Every record must be repeated exactly; omit any pictures they contain.

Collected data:
.....
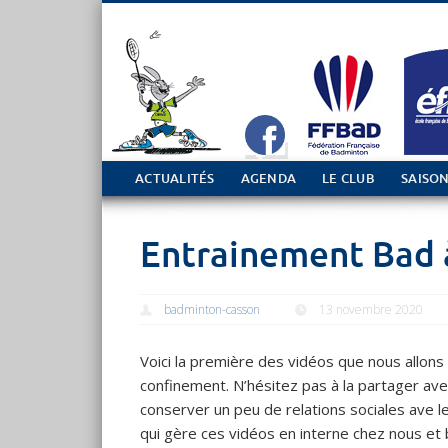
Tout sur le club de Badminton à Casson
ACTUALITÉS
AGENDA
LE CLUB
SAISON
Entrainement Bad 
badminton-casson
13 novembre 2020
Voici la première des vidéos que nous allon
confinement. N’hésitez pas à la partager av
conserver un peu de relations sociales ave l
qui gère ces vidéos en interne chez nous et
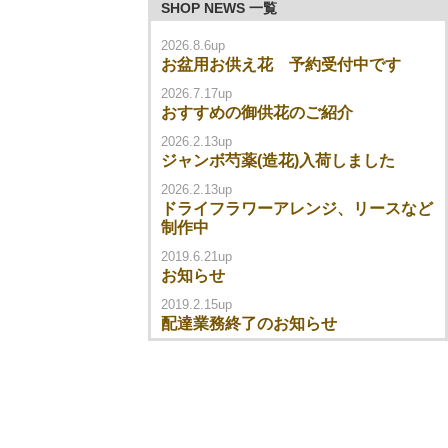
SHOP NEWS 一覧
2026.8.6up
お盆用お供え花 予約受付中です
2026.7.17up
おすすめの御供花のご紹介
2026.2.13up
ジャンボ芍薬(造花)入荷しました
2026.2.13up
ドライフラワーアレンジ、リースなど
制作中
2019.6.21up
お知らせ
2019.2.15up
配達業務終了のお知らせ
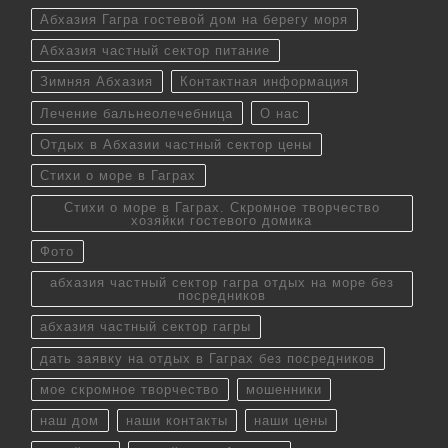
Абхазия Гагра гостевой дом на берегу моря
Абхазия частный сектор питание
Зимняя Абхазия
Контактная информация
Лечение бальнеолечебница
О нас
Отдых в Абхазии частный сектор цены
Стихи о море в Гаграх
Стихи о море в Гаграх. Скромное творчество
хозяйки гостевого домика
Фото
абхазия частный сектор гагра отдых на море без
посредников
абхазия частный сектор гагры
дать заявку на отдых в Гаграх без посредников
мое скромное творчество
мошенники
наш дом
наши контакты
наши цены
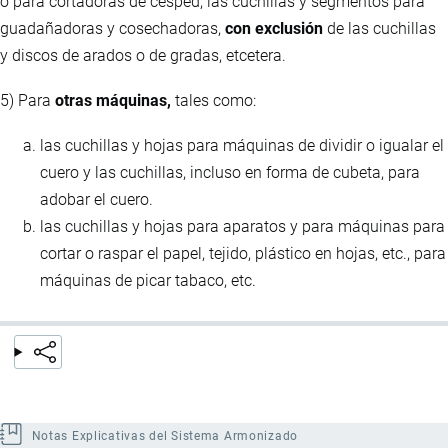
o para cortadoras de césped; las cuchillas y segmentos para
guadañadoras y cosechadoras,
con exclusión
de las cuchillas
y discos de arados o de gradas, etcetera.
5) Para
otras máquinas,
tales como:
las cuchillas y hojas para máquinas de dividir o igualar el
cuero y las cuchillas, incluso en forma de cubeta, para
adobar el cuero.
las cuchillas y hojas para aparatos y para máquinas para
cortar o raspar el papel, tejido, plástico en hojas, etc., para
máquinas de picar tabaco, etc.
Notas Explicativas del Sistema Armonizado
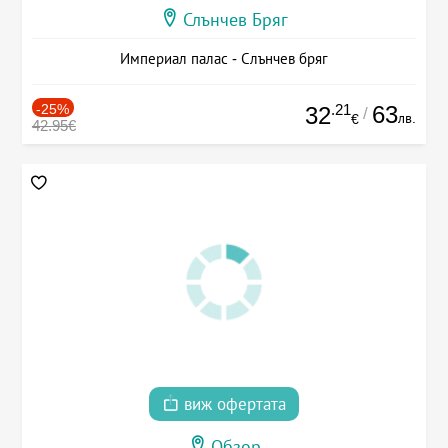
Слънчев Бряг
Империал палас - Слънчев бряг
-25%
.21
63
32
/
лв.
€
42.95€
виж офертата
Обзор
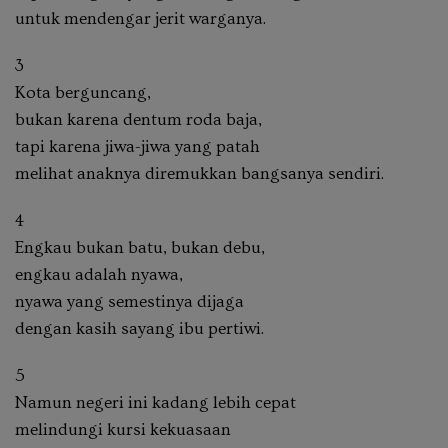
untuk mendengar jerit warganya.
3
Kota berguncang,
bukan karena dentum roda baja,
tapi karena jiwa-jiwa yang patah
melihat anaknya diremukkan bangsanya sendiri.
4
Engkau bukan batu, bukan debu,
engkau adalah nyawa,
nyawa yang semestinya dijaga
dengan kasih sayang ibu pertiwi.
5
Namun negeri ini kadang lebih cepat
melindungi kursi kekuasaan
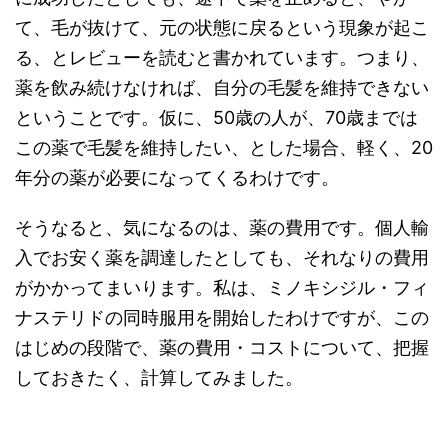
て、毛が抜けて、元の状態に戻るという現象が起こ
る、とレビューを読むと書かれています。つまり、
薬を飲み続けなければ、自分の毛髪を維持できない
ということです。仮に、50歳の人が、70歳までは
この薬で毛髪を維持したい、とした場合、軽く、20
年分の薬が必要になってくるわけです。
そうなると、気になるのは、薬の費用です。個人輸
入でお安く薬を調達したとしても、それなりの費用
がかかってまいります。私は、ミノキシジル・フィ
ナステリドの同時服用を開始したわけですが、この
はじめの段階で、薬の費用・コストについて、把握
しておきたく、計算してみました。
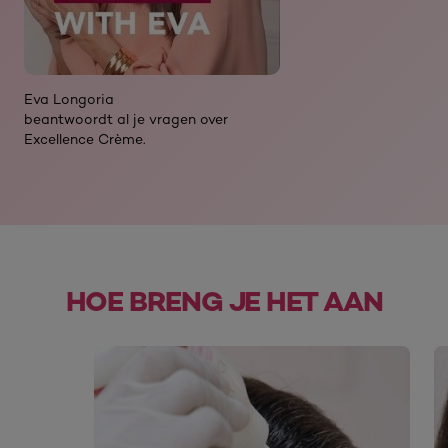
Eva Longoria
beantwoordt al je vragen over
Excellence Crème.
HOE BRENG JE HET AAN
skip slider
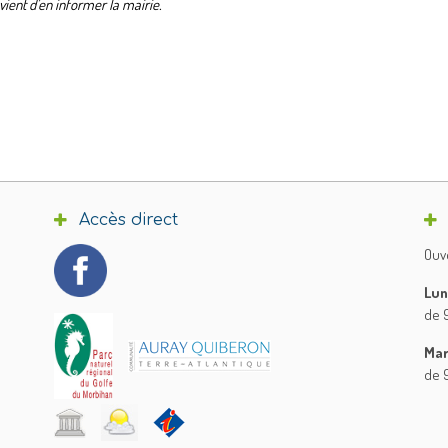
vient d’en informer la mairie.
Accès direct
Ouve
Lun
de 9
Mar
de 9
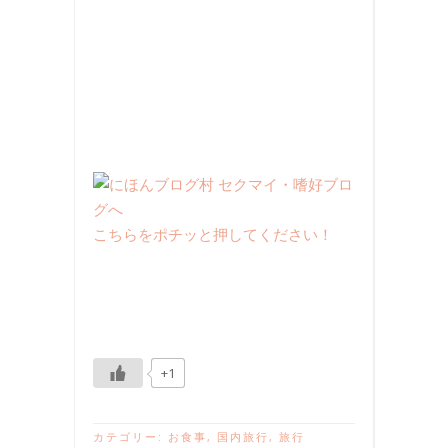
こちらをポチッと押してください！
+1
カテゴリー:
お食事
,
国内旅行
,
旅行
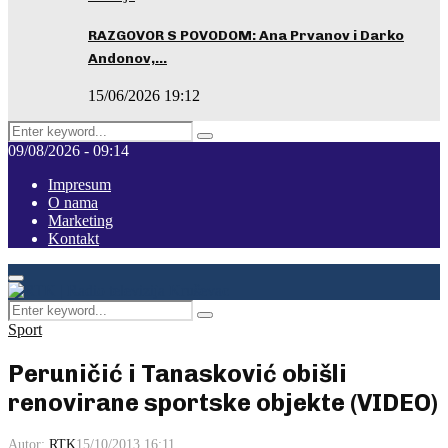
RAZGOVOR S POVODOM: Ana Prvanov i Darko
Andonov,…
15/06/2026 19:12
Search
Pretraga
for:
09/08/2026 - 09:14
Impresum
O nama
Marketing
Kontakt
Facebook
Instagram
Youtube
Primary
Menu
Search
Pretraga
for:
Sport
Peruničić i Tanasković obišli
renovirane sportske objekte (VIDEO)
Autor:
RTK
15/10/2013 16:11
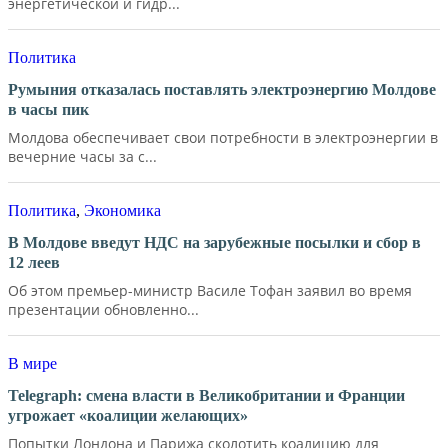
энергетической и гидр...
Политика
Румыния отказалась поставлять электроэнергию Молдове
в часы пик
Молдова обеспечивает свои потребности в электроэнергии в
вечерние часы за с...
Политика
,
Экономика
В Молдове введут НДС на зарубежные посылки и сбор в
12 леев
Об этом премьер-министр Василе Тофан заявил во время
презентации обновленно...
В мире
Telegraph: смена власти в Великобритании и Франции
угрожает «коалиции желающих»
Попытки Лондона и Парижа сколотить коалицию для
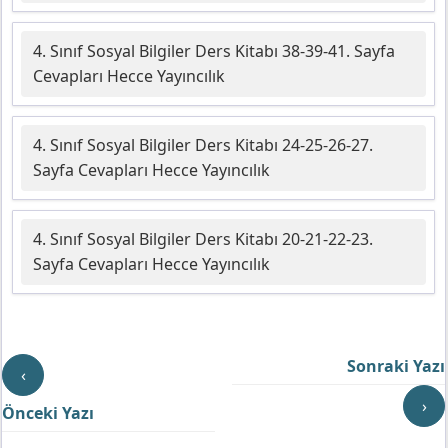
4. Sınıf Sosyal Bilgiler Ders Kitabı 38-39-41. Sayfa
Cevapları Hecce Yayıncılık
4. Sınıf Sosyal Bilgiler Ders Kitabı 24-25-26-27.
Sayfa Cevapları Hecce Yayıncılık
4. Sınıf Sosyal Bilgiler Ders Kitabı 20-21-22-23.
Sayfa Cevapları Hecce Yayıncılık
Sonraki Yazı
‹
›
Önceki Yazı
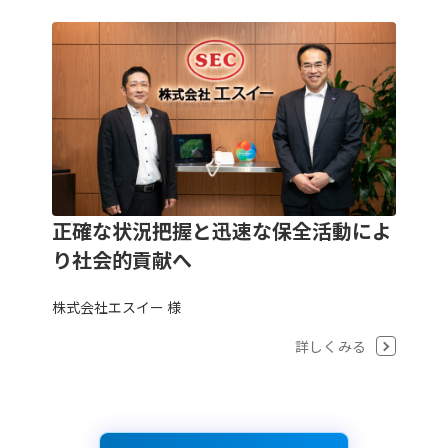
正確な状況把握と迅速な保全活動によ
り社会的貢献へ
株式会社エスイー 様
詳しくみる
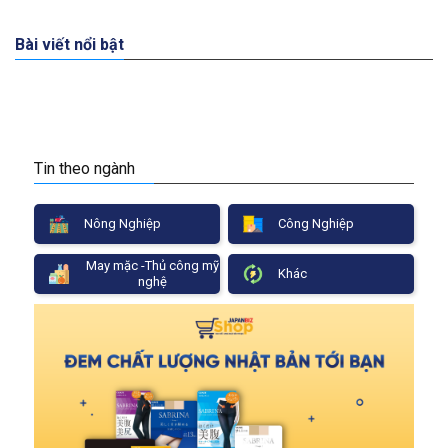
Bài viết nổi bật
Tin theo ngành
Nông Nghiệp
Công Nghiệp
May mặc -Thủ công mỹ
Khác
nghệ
.....
#### [ANSWER SECTION]
Tout sur le club de Badminton à Casson
ACTUALITÉS
AGENDA
LE CLUB
SAISON
Entrainement Bad 
badminton-casson
13 novembre 2020
Voici la première des vidéos que nous allon
confinement. N’hésitez pas à la partager av
conserver un peu de relations sociales ave l
qui gère ces vidéos en interne chez nous et
SHOP NEWS 一覧
2026.8.6up
お盆用お供え花 予約受付中です
2026.7.17up
おすすめの御供花のご紹介
2026.2.13up
ジャンボ芍薬(造花)入荷しました
2026.2.13up
ドライフラワーアレンジ、リースなど
制作中
2019.6.21up
お知らせ
2019.2.15up
配達業務終了のお知らせ
Абхазия Гагра гостевой дом на берегу моря
Абхазия частный сектор питание
Зимняя Абхазия
Контактная информация
Лечение бальнеолечебница
О нас
Отдых в Абхазии частный сектор цены
Стихи о море в Гаграх
Стихи о море в Гаграх. Скромное творчество
хозяйки гостевого домика
Фото
абхазия частный сектор гагра отдых на море без
посредников
абхазия частный сектор гагры
дать заявку на отдых в Гаграх без посредников
мое скромное творчество
мошенники
наш дом
наши контакты
наши цены
o para cortadoras de césped; las cuchillas y segmentos para
guadañadoras y cosechadoras,
con exclusión
de las cuchillas
y discos de arados o de gradas, etcetera.
5) Para
otras máquinas,
tales como:
las cuchillas y hojas para máquinas de dividir o igualar el
cuero y las cuchillas, incluso en forma de cubeta, para
adobar el cuero.
las cuchillas y hojas para aparatos y para máquinas para
cortar o raspar el papel, tejido, plástico en hojas, etc., para
máquinas de picar tabaco, etc.
Notas Explicativas del Sistema Armonizado
Слънчев Бряг
Империал палас - Слънчев бряг
-25%
.21
63
32
/
лв.
€
42.95€
виж офертата
Обзор
untuk mendengar jerit warganya.
3
Kota berguncang,
bukan karena dentum roda baja,
tapi karena jiwa-jiwa yang patah
melihat anaknya diremukkan bangsanya sendiri.
4
Engkau bukan batu, bukan debu,
engkau adalah nyawa,
nyawa yang semestinya dijaga
dengan kasih sayang ibu pertiwi.
5
Namun negeri ini kadang lebih cepat
melindungi kursi kekuasaan
て、毛が抜けて、元の状態に戻るという現象が起こ
る、とレビューを読むと書かれています。つまり、
薬を飲み続けなければ、自分の毛髪を維持できない
ということです。仮に、50歳の人が、70歳までは
この薬で毛髪を維持したい、とした場合、軽く、20
年分の薬が必要になってくるわけです。
そうなると、気になるのは、薬の費用です。個人輸
入でお安く薬を調達したとしても、それなりの費用
がかかってまいります。私は、ミノキシジル・フィ
ナステリドの同時服用を開始したわけですが、この
はじめの段階で、薬の費用・コストについて、把握
しておきたく、計算してみました。
Eva Longoria
beantwoordt al je vragen over
Excellence Crème.
HOE BRENG JE HET AAN
skip slider
vient d’en informer la mairie.
Accès direct
Ouve
Lun
de 9
Mar
de 9
こちらをポチッと押してください！
+1
カテゴリー:
お食事
,
国内旅行
,
旅行
RAZGOVOR S POVODOM: Ana Prvanov i Darko
Andonov,…
15/06/2026 19:12
Search
Pretraga
for:
09/08/2026 - 09:14
Impresum
O nama
Marketing
Kontakt
Facebook
Instagram
Youtube
Primary
Menu
Search
Pretraga
for:
Sport
Peruničić i Tanasković obišli
renovirane sportske objekte (VIDEO)
Autor:
RTK
15/10/2013 16:11
энергетической и гидр...
Политика
Румыния отказалась поставлять электроэнергию Молдове
в часы пик
Молдова обеспечивает свои потребности в электроэнергии в
вечерние часы за с...
Политика
,
Экономика
В Молдове введут НДС на зарубежные посылки и сбор в
12 леев
Об этом премьер-министр Василе Тофан заявил во время
презентации обновленно...
В мире
Telegraph: смена власти в Великобритании и Франции
угрожает «коалиции желающих»
Попытки Лондона и Парижа сколотить коалицию для
4. Sınıf Sosyal Bilgiler Ders Kitabı 38-39-41. Sayfa
Cevapları Hecce Yayıncılık
4. Sınıf Sosyal Bilgiler Ders Kitabı 24-25-26-27.
Sayfa Cevapları Hecce Yayıncılık
4. Sınıf Sosyal Bilgiler Ders Kitabı 20-21-22-23.
Sayfa Cevapları Hecce Yayıncılık
Sonraki Yazı
‹
›
Önceki Yazı
正確な状況把握と迅速な保全活動によ
り社会的貢献へ
株式会社エスイー 様
詳しくみる
Bài viết nổi bật
Tin theo ngành
Nông Nghiệp
Công Nghiệp
May mặc -Thủ công mỹ
Khác
nghệ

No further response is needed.